Today, the province is the largest and one of the most important provinces in northeastern Thailand. Due to the large number of fascinating temples dotting the city, Ubon is a place of pilgrimage at the beginning of Buddhist Lent. Aside from the numerous attractions, festivals and holidays are celebrated with a unique Ubon flair.

Located in the Korat Basin about 68 meters (227 feet) above sea level, most of Ubon Ratchathani is a plateau sloping to the east to meet the Maekhong River, a border between Thailand and the Lao Peoples Democratic Republic.
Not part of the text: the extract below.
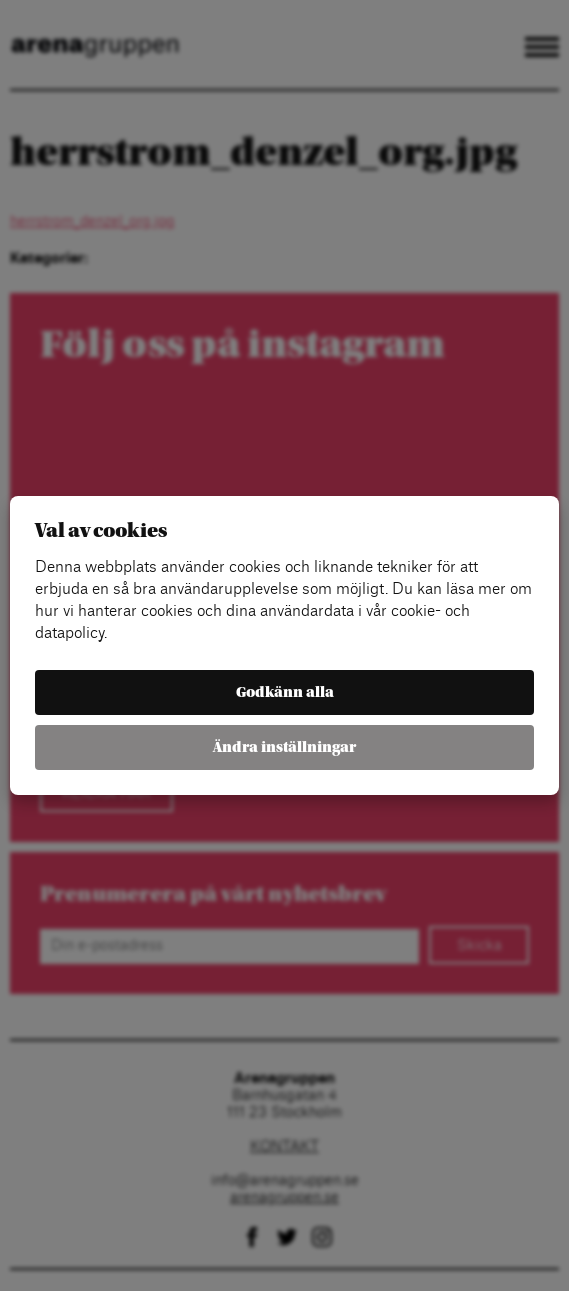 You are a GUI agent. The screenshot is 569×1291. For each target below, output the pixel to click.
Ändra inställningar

Other major rivers in the area are the Chee River, Moon River, Lum Saybok River, Lum Domeyai River and Lum Domenoi River. There are some high mountain ranges in the south such as Bantad Range and Phanom Dongrak Range which border Ubon Ratchathani and the Lao Peoples Democratic Republic and the Kingdom of Cambodia.

The most important natural resource in Ubon Ratchathani is its forests, such as Teng-Rung forests, Red forests and mixed forests. In the province, there are 50 national preserved forests, 3 national parks, 2 botanical gardens, 1 wild life preservation area and 1 botanical park.

There are highways and rail roads connecting different districts in Ubon Ratchathani with other provinces and there is one international airport located in Muang District.

People of Ubon Ratchathani are engaged in activities related to agriculture and livestock raising. They are religious and still abide by tradition and culture. Locals usually dwell in groups of houses, speak their own dialects and practice their traditionally handed down cultures.

The province covers 15,517 square kilometers and is divided into the following districts: Muang, Warin Chamrap, Det Udom, Buntharik, Na Chaluai, Nam Yuen, Phibun Mangsahan, Khong Chiam, Si Muang Mai, Trakan Phuet Phon, Khemarat, Mung Sam Sip, Khueang Nai, Kut Khaopun, Tan Sum, Pho Sai, Samrong, Sirindhorn, Don Mot Daeng, Thung Si Udom, Na Yia, Na Tan, Lao Suea Kok, Sawang Wirawong and Nam Khun.